Required work = Below are the records; copy every line in them that holds the string "staff".

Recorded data
* * * * * * *

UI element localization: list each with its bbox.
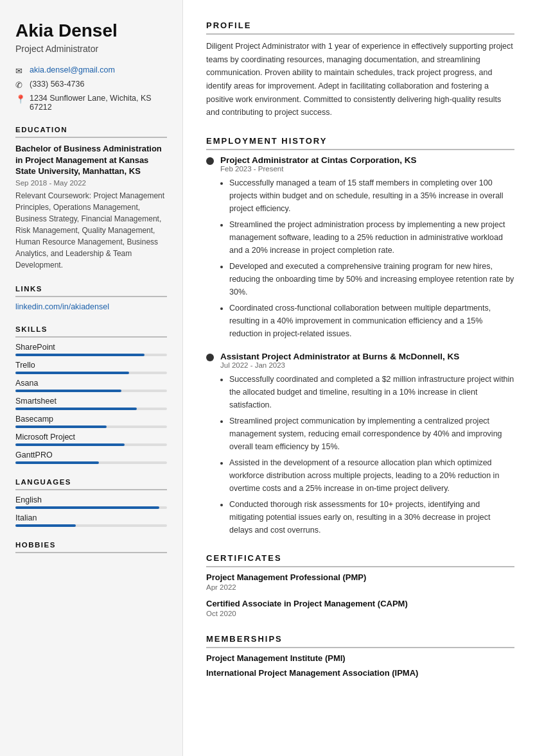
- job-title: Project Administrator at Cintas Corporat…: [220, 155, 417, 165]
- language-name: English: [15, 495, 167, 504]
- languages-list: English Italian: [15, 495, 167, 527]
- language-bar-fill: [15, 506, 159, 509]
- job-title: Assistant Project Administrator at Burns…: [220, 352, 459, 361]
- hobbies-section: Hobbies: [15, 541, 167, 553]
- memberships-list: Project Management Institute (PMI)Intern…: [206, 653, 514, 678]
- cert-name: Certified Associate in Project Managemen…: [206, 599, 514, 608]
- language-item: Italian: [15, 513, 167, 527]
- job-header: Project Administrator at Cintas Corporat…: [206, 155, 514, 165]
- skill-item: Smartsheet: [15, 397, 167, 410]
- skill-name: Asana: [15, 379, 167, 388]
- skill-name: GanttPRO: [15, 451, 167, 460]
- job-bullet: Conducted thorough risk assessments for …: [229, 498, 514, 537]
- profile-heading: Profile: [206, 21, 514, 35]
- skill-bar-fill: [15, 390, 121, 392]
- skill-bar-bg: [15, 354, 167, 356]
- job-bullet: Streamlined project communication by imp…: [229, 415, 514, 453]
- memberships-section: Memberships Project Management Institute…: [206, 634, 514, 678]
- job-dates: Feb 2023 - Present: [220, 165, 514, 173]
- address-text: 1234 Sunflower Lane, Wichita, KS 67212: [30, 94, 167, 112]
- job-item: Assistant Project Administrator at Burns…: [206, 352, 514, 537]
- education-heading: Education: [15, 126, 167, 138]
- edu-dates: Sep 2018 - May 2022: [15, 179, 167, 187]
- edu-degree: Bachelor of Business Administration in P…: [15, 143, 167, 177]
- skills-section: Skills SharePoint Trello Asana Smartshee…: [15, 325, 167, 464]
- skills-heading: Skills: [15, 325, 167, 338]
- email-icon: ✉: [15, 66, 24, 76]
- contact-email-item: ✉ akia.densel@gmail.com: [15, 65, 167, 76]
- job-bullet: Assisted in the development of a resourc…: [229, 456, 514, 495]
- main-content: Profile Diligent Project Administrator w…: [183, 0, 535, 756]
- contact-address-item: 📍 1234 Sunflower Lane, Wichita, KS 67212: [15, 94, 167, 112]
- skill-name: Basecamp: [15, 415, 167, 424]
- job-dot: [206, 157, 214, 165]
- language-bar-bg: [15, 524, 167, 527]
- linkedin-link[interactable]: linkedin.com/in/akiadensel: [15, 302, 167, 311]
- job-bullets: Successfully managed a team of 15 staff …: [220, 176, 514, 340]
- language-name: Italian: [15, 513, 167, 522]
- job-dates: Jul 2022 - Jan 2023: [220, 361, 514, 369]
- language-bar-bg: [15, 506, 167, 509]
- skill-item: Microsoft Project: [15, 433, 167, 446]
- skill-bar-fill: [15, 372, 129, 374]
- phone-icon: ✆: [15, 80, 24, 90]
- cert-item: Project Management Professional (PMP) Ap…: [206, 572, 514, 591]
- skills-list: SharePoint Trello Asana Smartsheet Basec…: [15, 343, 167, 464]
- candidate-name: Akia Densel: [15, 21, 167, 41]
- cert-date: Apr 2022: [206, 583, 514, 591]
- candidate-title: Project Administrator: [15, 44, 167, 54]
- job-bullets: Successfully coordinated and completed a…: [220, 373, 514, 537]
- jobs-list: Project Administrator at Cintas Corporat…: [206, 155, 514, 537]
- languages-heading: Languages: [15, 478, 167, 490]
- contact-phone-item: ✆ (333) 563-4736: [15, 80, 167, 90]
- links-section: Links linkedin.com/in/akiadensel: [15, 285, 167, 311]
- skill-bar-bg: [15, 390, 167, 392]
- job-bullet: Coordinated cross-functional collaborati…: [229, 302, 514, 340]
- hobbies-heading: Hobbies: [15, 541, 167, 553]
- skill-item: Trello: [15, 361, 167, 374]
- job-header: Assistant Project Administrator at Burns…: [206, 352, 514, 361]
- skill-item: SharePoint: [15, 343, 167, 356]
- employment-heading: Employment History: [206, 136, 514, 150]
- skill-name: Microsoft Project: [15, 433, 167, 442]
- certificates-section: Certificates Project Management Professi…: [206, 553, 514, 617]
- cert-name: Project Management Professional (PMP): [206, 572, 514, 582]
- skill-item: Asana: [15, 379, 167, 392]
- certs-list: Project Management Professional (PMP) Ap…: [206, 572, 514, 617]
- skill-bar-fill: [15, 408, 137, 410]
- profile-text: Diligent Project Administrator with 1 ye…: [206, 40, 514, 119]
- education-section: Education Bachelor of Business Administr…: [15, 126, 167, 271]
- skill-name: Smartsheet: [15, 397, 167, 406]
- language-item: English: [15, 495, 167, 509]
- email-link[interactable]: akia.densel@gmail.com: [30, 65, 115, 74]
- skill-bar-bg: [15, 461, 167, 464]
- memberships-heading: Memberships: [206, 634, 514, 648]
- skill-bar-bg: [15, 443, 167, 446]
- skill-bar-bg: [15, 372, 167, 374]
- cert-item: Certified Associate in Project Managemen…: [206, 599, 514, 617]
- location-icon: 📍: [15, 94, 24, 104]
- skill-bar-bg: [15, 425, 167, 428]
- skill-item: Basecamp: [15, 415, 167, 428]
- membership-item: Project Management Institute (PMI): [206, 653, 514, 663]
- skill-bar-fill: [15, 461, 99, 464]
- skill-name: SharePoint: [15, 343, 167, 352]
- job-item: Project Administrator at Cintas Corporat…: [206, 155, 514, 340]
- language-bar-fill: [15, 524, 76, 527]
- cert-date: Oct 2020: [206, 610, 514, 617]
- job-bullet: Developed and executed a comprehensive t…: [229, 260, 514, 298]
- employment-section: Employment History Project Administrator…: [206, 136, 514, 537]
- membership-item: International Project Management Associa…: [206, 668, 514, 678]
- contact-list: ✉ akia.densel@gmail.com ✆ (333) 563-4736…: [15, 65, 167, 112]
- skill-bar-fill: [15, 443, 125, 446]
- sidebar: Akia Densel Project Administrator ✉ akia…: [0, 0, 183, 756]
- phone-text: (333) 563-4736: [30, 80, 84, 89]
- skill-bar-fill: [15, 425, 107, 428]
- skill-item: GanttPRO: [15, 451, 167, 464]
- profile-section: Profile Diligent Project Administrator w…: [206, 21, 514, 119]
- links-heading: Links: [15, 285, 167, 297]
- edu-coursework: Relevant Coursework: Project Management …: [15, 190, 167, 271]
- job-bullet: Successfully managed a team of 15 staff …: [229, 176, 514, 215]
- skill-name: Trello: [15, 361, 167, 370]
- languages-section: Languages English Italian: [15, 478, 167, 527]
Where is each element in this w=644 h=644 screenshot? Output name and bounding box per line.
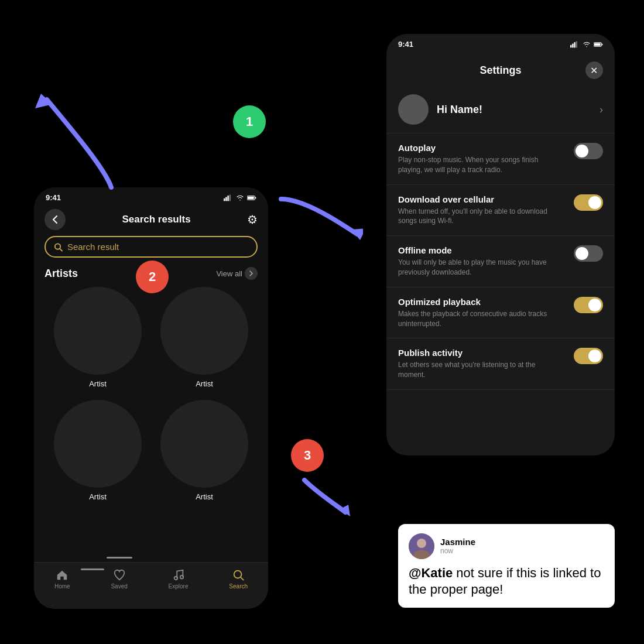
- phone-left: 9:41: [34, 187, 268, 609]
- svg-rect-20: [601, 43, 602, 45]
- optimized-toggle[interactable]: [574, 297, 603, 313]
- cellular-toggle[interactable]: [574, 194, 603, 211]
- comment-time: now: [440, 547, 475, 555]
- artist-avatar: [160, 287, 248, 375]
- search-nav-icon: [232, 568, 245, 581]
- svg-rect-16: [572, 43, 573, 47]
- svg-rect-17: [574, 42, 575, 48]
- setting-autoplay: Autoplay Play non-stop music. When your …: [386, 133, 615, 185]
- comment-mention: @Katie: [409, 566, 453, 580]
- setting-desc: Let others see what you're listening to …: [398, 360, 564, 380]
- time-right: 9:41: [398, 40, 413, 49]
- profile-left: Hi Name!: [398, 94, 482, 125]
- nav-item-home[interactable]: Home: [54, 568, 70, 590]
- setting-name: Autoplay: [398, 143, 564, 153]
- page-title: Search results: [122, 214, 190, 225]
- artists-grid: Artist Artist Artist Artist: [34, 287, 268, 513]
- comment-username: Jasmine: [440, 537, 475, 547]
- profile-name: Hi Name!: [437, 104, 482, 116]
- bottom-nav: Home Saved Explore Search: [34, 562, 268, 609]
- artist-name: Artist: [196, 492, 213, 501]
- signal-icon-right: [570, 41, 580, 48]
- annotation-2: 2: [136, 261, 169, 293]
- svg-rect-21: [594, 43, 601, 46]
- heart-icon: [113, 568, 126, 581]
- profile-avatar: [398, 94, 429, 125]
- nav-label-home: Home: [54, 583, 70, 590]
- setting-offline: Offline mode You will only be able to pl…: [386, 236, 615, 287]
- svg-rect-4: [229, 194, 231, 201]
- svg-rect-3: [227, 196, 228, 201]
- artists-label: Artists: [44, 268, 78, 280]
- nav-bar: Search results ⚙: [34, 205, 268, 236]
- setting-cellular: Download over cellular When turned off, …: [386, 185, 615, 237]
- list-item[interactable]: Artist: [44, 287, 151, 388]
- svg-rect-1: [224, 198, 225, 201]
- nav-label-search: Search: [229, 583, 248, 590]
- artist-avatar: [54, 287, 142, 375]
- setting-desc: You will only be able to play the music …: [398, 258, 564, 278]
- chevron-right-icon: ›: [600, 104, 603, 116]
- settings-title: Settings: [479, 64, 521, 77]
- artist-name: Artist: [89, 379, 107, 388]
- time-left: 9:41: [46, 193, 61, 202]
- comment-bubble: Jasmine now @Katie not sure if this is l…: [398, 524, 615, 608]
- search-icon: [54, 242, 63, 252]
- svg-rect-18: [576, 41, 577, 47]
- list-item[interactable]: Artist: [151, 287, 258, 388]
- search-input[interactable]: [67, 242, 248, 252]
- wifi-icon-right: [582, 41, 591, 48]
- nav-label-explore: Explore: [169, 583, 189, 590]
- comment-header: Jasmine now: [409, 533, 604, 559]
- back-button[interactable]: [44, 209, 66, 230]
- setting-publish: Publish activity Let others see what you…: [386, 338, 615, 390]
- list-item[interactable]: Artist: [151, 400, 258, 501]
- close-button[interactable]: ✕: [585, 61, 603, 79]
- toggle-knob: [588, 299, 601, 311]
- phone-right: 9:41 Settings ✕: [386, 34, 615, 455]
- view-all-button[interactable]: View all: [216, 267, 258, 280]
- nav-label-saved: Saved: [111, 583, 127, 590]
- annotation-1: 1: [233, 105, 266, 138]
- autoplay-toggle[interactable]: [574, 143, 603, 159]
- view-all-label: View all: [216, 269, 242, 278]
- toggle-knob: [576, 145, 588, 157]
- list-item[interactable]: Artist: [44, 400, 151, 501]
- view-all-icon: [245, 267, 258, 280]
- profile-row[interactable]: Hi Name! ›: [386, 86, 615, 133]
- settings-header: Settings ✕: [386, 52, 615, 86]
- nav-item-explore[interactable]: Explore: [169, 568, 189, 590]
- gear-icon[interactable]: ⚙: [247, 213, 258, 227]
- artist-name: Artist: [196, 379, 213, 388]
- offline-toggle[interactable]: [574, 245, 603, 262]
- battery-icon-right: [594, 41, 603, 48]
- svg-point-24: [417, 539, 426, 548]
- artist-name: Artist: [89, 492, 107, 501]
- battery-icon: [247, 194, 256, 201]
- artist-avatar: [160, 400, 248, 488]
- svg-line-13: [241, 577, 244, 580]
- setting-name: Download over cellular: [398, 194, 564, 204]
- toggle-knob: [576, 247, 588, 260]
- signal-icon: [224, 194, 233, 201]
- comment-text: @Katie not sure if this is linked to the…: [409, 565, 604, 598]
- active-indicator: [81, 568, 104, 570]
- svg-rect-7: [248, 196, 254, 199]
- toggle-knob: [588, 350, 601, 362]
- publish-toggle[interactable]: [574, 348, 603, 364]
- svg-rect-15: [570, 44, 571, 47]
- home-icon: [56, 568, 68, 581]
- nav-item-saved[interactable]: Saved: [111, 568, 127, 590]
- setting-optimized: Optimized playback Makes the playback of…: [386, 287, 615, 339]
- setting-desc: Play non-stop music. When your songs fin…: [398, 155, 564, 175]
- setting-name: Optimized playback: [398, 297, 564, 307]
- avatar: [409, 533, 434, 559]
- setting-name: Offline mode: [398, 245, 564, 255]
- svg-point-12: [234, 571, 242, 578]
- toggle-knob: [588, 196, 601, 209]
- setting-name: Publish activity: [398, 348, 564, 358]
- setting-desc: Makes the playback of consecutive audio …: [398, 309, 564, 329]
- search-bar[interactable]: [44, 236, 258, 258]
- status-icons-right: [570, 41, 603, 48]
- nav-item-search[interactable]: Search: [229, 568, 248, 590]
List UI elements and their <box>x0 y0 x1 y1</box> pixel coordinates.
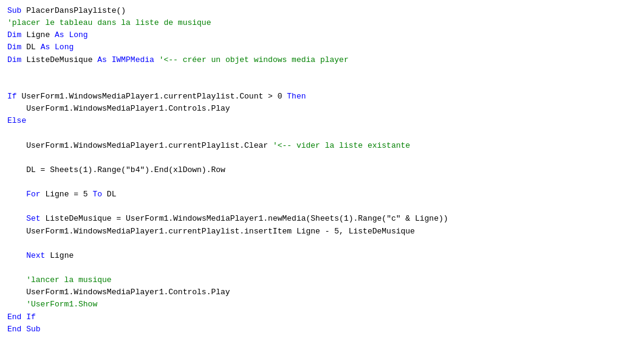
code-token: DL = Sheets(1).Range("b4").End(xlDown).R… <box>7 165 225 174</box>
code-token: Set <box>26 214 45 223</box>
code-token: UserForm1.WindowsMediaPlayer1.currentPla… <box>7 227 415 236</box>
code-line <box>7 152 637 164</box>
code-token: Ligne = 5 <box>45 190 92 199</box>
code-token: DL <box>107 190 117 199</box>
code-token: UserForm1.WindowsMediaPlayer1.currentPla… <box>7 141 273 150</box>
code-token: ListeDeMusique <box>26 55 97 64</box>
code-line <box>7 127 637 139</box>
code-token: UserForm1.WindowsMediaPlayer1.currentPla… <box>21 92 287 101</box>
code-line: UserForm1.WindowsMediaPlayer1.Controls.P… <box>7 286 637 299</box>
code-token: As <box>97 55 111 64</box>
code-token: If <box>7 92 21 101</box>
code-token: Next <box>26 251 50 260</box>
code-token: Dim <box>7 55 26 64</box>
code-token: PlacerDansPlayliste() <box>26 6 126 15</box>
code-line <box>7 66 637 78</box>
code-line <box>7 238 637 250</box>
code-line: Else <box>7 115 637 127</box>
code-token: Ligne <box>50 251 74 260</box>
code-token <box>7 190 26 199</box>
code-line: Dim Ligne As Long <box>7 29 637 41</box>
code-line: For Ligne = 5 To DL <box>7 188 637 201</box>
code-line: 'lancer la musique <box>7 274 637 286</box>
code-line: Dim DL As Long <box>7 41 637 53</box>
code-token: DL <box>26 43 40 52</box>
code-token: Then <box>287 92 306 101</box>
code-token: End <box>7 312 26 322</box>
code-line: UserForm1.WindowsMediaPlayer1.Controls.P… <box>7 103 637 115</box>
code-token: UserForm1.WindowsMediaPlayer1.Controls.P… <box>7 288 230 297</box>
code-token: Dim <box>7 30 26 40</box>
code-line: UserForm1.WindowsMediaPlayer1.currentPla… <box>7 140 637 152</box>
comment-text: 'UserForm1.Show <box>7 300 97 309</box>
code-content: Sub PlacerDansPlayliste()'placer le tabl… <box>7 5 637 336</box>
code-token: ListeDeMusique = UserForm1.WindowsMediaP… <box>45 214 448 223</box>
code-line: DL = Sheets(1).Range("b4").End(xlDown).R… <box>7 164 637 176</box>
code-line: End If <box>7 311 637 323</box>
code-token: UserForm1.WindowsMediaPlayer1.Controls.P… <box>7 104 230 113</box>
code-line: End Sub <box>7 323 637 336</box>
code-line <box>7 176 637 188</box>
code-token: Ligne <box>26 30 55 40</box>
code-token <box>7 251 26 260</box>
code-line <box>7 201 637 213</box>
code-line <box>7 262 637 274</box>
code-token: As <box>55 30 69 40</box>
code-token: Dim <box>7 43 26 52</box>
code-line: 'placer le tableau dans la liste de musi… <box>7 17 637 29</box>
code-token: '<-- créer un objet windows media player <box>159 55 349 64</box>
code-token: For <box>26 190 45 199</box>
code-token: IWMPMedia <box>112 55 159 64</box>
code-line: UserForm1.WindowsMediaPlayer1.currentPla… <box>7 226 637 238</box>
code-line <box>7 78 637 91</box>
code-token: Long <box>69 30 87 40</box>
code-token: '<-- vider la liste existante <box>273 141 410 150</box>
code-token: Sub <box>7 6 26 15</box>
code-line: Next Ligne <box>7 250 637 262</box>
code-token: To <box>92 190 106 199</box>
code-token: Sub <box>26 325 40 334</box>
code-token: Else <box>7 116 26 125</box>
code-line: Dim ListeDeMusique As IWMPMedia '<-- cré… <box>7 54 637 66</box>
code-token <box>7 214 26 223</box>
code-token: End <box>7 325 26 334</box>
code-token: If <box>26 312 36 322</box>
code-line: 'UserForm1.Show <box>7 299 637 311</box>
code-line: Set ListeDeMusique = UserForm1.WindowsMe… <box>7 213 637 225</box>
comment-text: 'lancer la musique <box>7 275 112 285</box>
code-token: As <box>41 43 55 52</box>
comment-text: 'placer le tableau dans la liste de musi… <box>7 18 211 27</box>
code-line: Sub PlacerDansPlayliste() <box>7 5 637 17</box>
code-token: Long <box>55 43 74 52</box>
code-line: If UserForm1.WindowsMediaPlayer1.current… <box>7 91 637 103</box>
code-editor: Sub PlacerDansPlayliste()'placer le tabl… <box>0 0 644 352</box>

* * * * * * *

Answer =
- job-bullets: Successfully managed a team of 15 staff …: [220, 176, 514, 340]
- job-bullet: Successfully managed a team of 15 staff …: [229, 176, 514, 215]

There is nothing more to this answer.